> Exercise brief
Look through the data below for the line with "equitable education" and the line with "by leveraging automated", then transcribe exactly from the first through the second, leaving out all pictures.

(Dataset items)
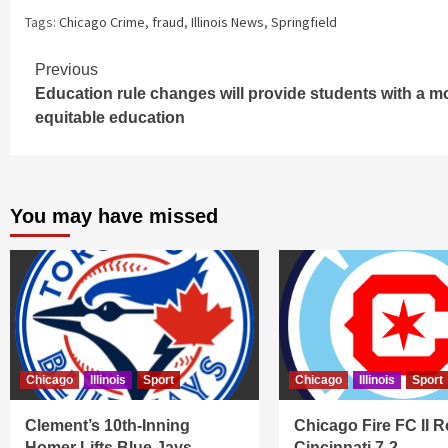
Tags:
Chicago Crime
,
fraud
,
Illinois News
,
Springfield
Continue
Previous
Education rule changes will provide students with a m
Reading
equitable education
You may have missed
Chicago
Illinois
Sport
Chicago
Illinois
Sport
Clement’s 10th-Inning
Chicago Fire FC II R
Homer Lifts Blue Jays
Cincinnati 7-2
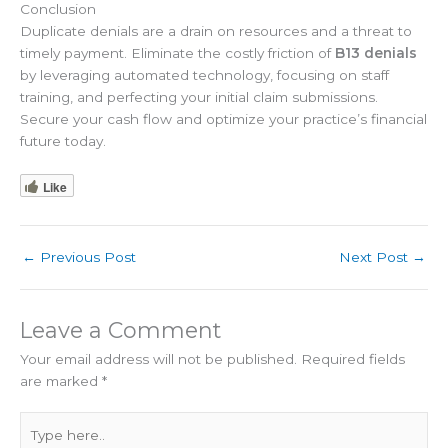
Conclusion
Duplicate denials are a drain on resources and a threat to
timely payment. Eliminate the costly friction of
B13 denials
by leveraging automated technology, focusing on staff
training, and perfecting your initial claim submissions.
Secure your cash flow and optimize your practice’s financial
future today.
Like
←
Previous Post
Next Post
→
Leave a Comment
Your email address will not be published.
Required fields
are marked
*
Type
here..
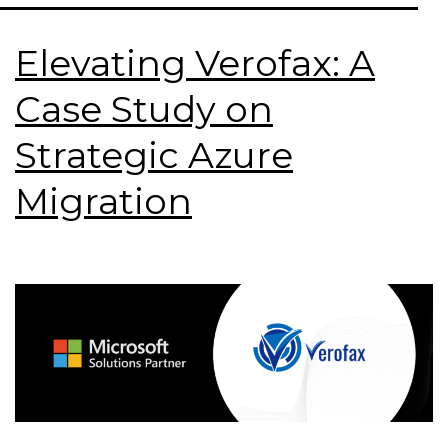
Elevating Verofax: A
Case Study on
Strategic Azure
Migration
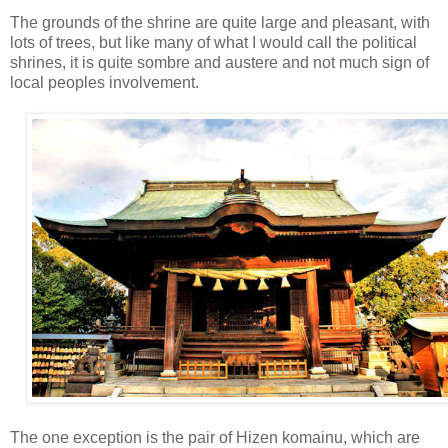
The grounds of the shrine are quite large and pleasant, with
lots of trees, but like many of what I would call the political
shrines, it is quite sombre and austere and not much sign of
local peoples involvement.
The one exception is the pair of Hizen komainu, which are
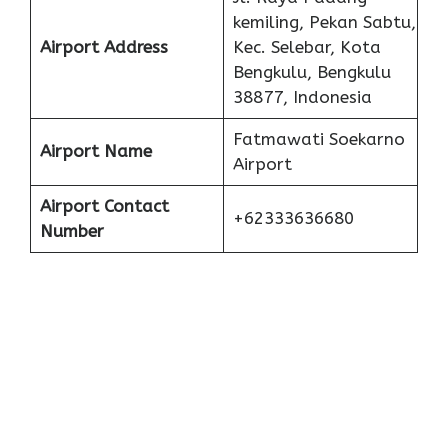
kemiling, Pekan Sabtu,
Airport Address
Kec. Selebar, Kota
Bengkulu, Bengkulu
38877, Indonesia
Fatmawati Soekarno
Airport Name
Airport
Airport Contact
+62333636680
Number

> Result of this exercise
equitable education
You may have missed
Chicago
Illinois
Sport
Chicago
Illinois
Sport
Clement’s 10th-Inning
Chicago Fire FC II R
Homer Lifts Blue Jays
Cincinnati 7-2
Conclusion
Duplicate denials are a drain on resources and a threat to
timely payment. Eliminate the costly friction of
B13 denials
by leveraging automated technology, focusing on staff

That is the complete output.